Leila Deen from campaign group Plane Stupid said she was protesting at reports that Lord Mandelson met lobbyists from Heathrow owner BAA before the Government gave the controversial go-ahead for a third runway at the London airport.
The incident happened a few seconds after Lord Mandelson got out of his ministerial car to attend the summit in central London.
Ms Deen, 29, threw a cup full of what she described as "green slime" over the minister, who tried to duck when he realised what was happening.
Ms Deen, who calmly walked away after the incident, said: "The only thing green about Peter Mandelson is the slime coursing through his veins."
Lord Mandelson dismissed the incident, which raises questions about his personal security, as an "adolescent protest".

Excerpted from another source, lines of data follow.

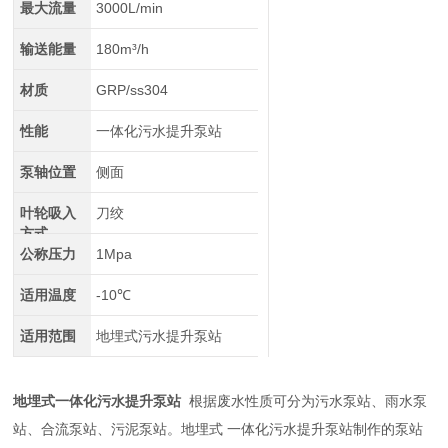
最大流量
3000L/min
输送能量
180m³/h
材质
GRP/ss304
性能
一体化污水提升泵站
泵轴位置
侧面
叶轮吸入
刀绞
方式
公称压力
1Mpa
适用温度
-10℃
适用范围
地埋式污水提升泵站
地埋式一体化污水提升泵站
根据废水性质可分为污水泵站、雨水泵
站、合流泵站、污泥泵站。地埋式 一体化污水提升泵站制作的泵站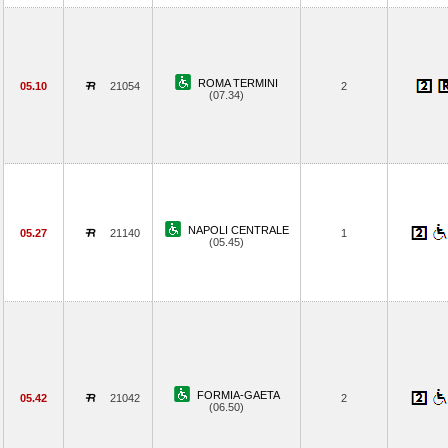
ROMA TERMINI
05.10
21054
2
(07.34)
NAPOLI CENTRALE
05.27
21140
1
(05.45)
FORMIA-GAETA
05.42
21042
2
(06.50)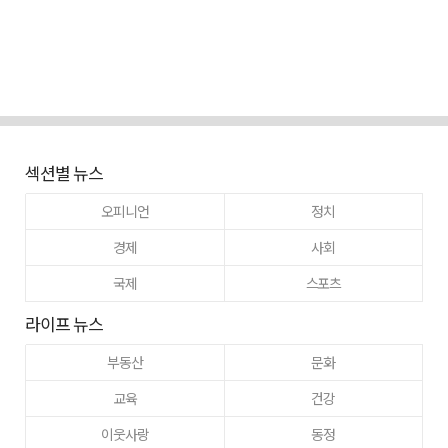
섹션별 뉴스
오피니언
정치
경제
사회
국제
스포츠
라이프 뉴스
부동산
문화
교육
건강
이웃사랑
동정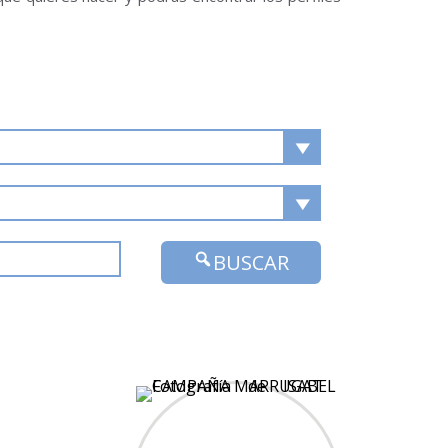
BUSCAR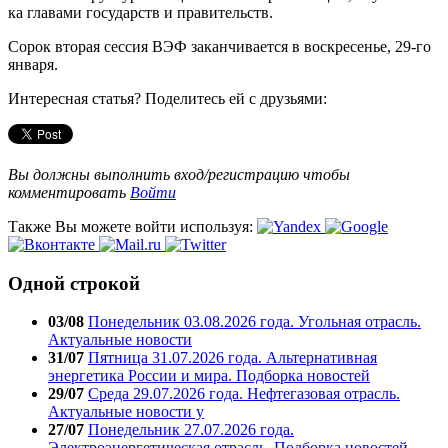
ка главами государств и правительств.
Сорок вторая сессия ВЭФ заканчивается в воскресенье, 29-го
января.
Интересная статья? Поделитесь ей с друзьями:
Вы должны выполнить вход/регистрацию чтобы
комментировать
Войти
Также Вы можете войти используя:
Одной строкой
03/08
Понедельник 03.08.2026 года. Угольная отрасль.
Актуальные новости
31/07
Пятница 31.07.2026 года. Альтернативная
энергетика России и мира. Подборка новостей
29/07
Среда 29.07.2026 года. Нефтегазовая отрасль.
Актуальные новости у
27/07
Понедельник 27.07.2026 года.
Электроэнергетическая отрасль. Подборка новостей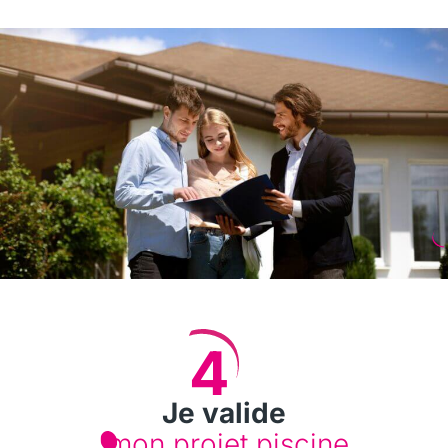
4
Je valide
mon projet piscine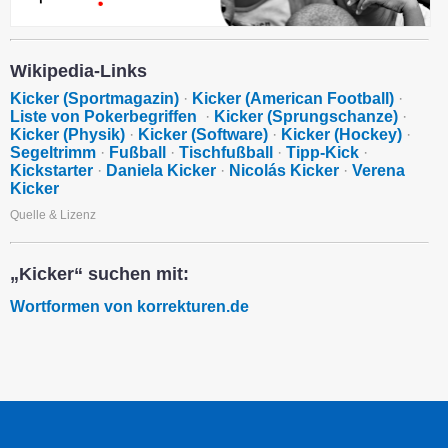
Wikipedia-Links
Kicker (Sportmagazin)
·
Kicker (American Football)
·
Liste von Pokerbegriffen
·
Kicker (Sprungschanze)
·
Kicker (Physik)
·
Kicker (Software)
·
Kicker (Hockey)
·
Segeltrimm
·
Fußball
·
Tischfußball
·
Tipp-Kick
·
Kickstarter
·
Daniela Kicker
·
Nicolás Kicker
·
Verena
Kicker
Quelle & Lizenz
„Kicker“ suchen mit:
Wortformen von korrekturen.de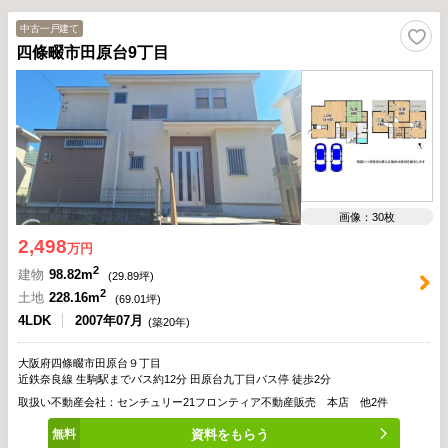
中古一戸建て
四條畷市田原台9丁目
画像：30枚
2,498
万円
2
建物
98.82m
(
29.89
坪)
2
土地
228.16m
(
69.01
坪)
4LDK
2007年07月
(築20年)
大阪府四條畷市田原台９丁目
近鉄奈良線 生駒駅までバス約12分 田原台九丁目バス停 徒歩2分
取扱い不動産会社：センチュリー21フロンティア不動産販売 本店 他2件
資料をもらう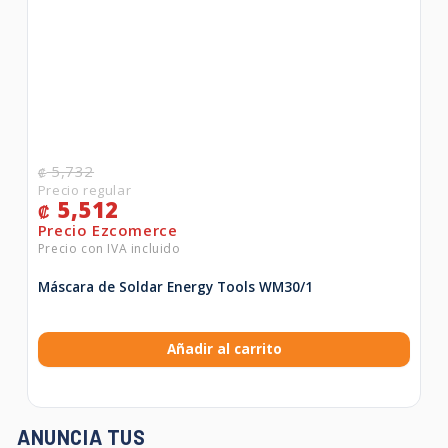
5,732
₡
5,512
₡
Máscara de Soldar Energy Tools WM30/1
Añadir al carrito
ANUNCIA TUS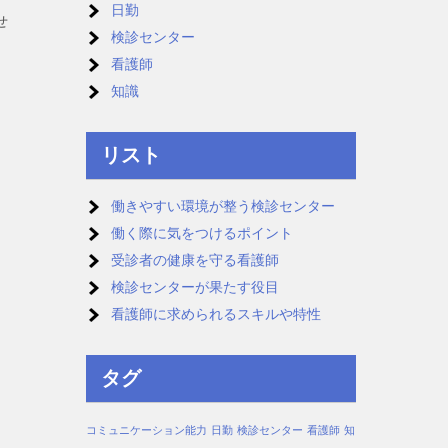
日勤
せ
検診センター
看護師
知識
リスト
働きやすい環境が整う検診センター
働く際に気をつけるポイント
受診者の健康を守る看護師
検診センターが果たす役目
看護師に求められるスキルや特性
タグ
コミュニケーション能力
日勤
検診センター
看護師
知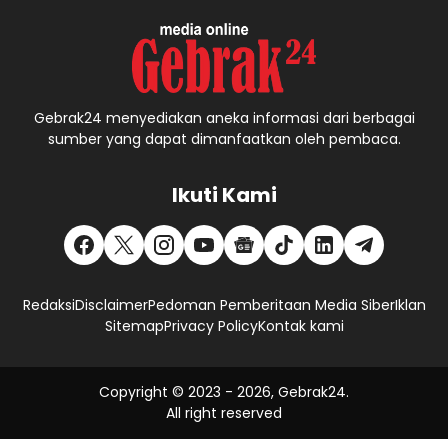
Gebrak24 menyediakan aneka informasi dari berbagai
sumber yang dapat dimanfaatkan oleh pembaca.
Ikuti Kami
Redaksi
Disclaimer
Pedoman Pemberitaan Media Siber
Iklan
Sitemap
Privacy Policy
Kontak kami
Copyright © 2023 -
2026, Gebrak24.
All right reserved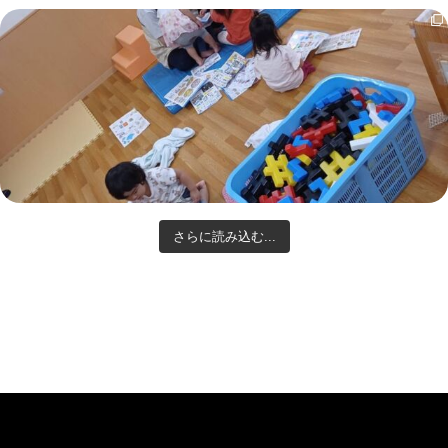
さらに読み込む...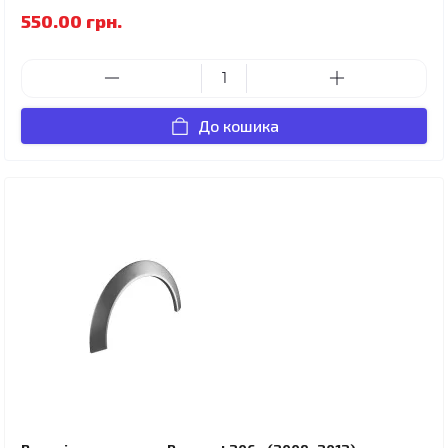
550.00 грн.
До кошика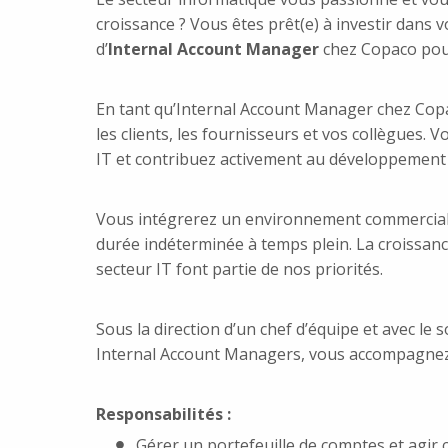
croissance ? Vous êtes prêt(e) à investir dans
d’
Internal
Account Manager
chez Copaco pour
En tant qu’Internal Account Manager chez Cop
les clients, les fournisseurs et vos collègues.
IT et contribuez activement au développement 
Vous intégrerez un environnement commercial d
durée indéterminée à temps plein. La croissance
secteur IT font partie de nos priorités.
Sous la direction d’un chef d’équipe et avec le 
Internal Account Managers, vous accompagnez d
Responsabilités :
Gérer un portefeuille de comptes et agir 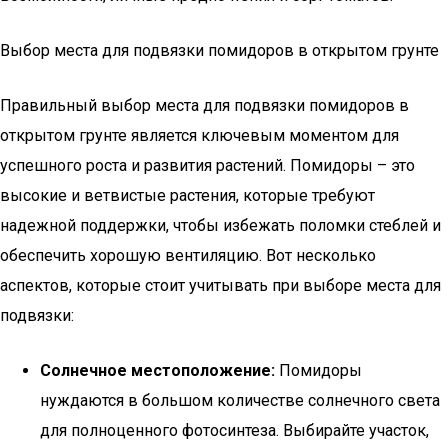
Выбор места для подвязки помидоров в открытом грунте
Правильный выбор места для подвязки помидоров в
открытом грунте является ключевым моментом для
успешного роста и развития растений. Помидоры – это
высокие и ветвистые растения, которые требуют
надежной поддержки, чтобы избежать поломки стеблей и
обеспечить хорошую вентиляцию. Вот несколько
аспектов, которые стоит учитывать при выборе места для
подвязки:
Солнечное местоположение:
Помидоры
нуждаются в большом количестве солнечного света
для полноценного фотосинтеза. Выбирайте участок,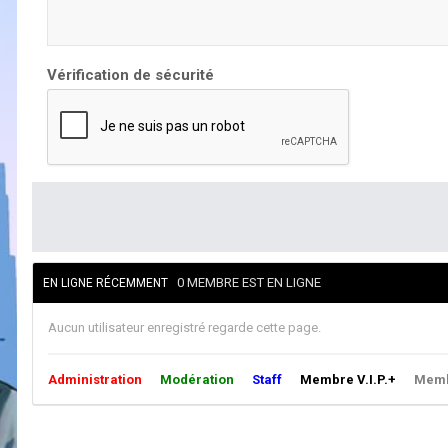
Vérification de sécurité
0 MEMBRE EST EN LIGNE
EN LIGNE RÉCEMMENT
Aucun utilisateur enregistré regarde cette page.
Administration
Modération
Staff
Membre V.I.P.+
Membr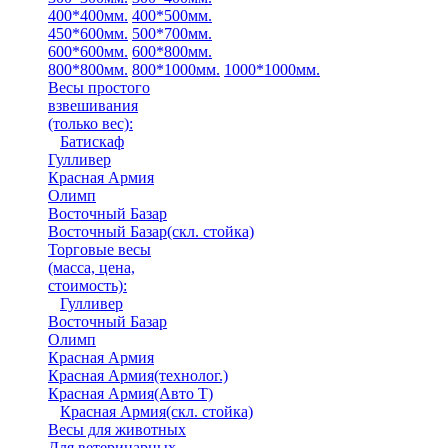
400*400мм.
400*500мм.
450*600мм.
500*700мм.
600*600мм.
600*800мм.
800*800мм.
800*1000мм.
1000*1000мм.
Весы простого
взвешивания
(только вес)
:
Батискаф
Гулливер
Красная Армия
Олимп
Восточный Базар
Восточный Базар(скл. стойка)
Торговые весы
(масса, цена,
стоимость)
:
Гулливер
Восточный Базар
Олимп
Красная Армия
Красная Армия(технолог.)
Красная Армия(Авто Т)
Красная Армия(скл. стойка)
Весы для животных
Для ветеринарных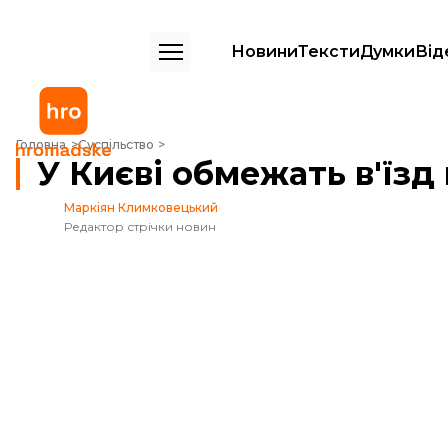
Новини
Тексти
Думки
Від
У Києві обмежать в'їзд вантажівок у години пік
Головна
Суспільство
У Києві обмежать в'їзд
Маркіян Климковецький
Редактор стрічки новин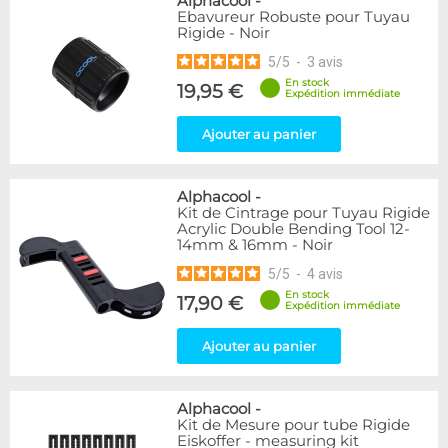
Alphacool
-
Ebavureur Robuste pour Tuyau
Rigide - Noir
5
/
5
-
3
avis
En stock
19,95 €
Expédition immédiate
Ajouter au panier
Alphacool
-
Kit de Cintrage pour Tuyau Rigide
Acrylic Double Bending Tool 12-
14mm & 16mm - Noir
5
/
5
-
4
avis
En stock
17,90 €
Expédition immédiate
Ajouter au panier
Alphacool
-
Kit de Mesure pour tube Rigide
Eiskoffer - measuring kit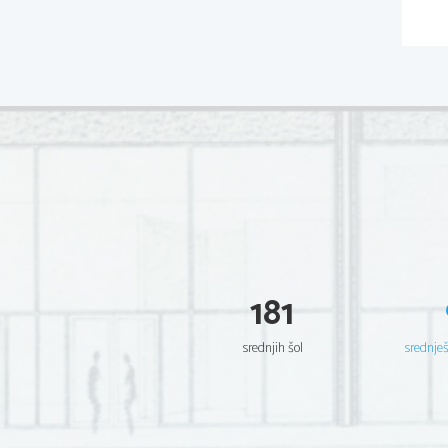
181
srednjih šol
srednje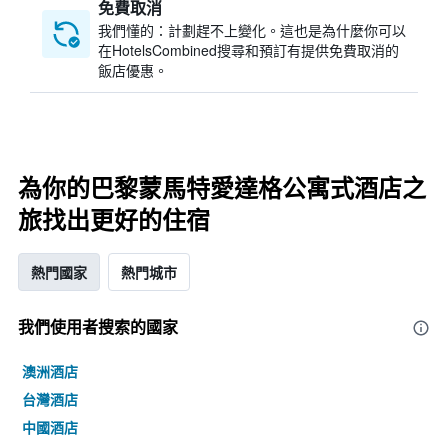
免費取消
我們懂的：計劃趕不上變化。這也是為什麼你可以
在HotelsCombined搜尋和預訂有提供免費取消的
飯店優惠。
為你的巴黎蒙馬特愛達格公寓式酒店之
旅找出更好的住宿
熱門國家
熱門城市
我們使用者搜索的國家
澳洲酒店
台灣酒店
中國酒店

He told Sky News: "She was so busy throwing what seemed like green soup or something in my face that she failed to tell me what the protest was about but, as you can see, thankfully it wasn't paint and I've come through it intact."
Ms Deen questioned the Business Secretary's attendance at the summit.
"That Mandelson is trying to make political capital out of climate change just days after reports that he met with BAA's top lobbyists to push through the third runway is an insult to my generation," she said.
Ms Deen accused Lord Mandelson of only representing business interests, adding that he was an unelected Government representative.
Lord Mandelson quickly walked into the building where the summit is being held after the incident and emerged a few minutes later, minus his coat.
Prime Minister Gordon Brown was also due to attend the summit along with other Government representatives and business leaders to discuss the "greening" of industry and opportunities for new jobs.
Plane Stupid has launched a series of high profile stunts in recent years against the Government's environmental policies.
Ms Deen was one of three Plane Stupid protesters who sounded horns during a speech at an environmental conference in London by Transport Secretary Geoff Hoon earlier this week.
She and the other demonstrators left after being warned they would be thrown out if they interrupted the speech again.
At one point they sounded horns when Mr Hoon reached the part of his speech when he said that proper debate rather than "stupid stunts" was the way to address the aviation-and-the-environment issue.
Ms Deen added later: "We know that Mandelson is best buddies with BAA's top lobbyist Roland Rudd, and reports suggest it was him who bullied
Energy Secretary] Ed Miliband into accepting a third runway. We can't let the Prince of Darkness cast his shadow over west London."
A Scotland Yard spokesman said no arrests had been made and an investigation would only be launched if a complaint was received.
Ms Deen told the Press Association later that the substance she threw at the minister was custard, which had green colouring added to it.
"Peter Mandelson is trying to say he doesn't know what it was about, but as I threw it I said 'This is for the third runway'.
"He knows he is in bed with business, working against the interests of the climate and the people of this country.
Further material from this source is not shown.